Exercise - Scan the entries below and count the lines holding the string "arch". Supply only the number.

Extracted entries -
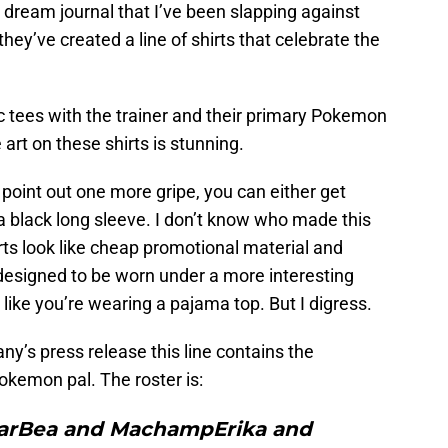
my dream journal that I’ve been slapping against
they’ve created a line of shirts that celebrate the
ic tees with the trainer and their primary Pokemon
 art on these shirts is stunning.
 point out one more gripe, you can either get
 a black long sleeve. I don’t know who made this
irts look like cheap promotional material and
 designed to be worn under a more interesting
s like you’re wearing a pajama top. But I digress.
’s press release this line contains the
Pokemon pal. The roster is:
ngarBea and MachampErika and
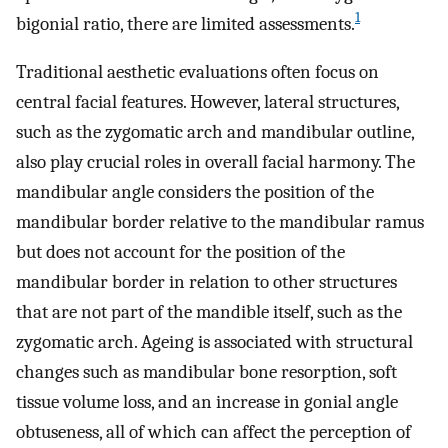
1
bigonial ratio, there are limited assessments.
Traditional aesthetic evaluations often focus on
central facial features. However, lateral structures,
such as the zygomatic arch and mandibular outline,
also play crucial roles in overall facial harmony. The
mandibular angle considers the position of the
mandibular border relative to the mandibular ramus
but does not account for the position of the
mandibular border in relation to other structures
that are not part of the mandible itself, such as the
zygomatic arch. Ageing is associated with structural
changes such as mandibular bone resorption, soft
tissue volume loss, and an increase in gonial angle
obtuseness, all of which can affect the perception of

Output for this exercise - 2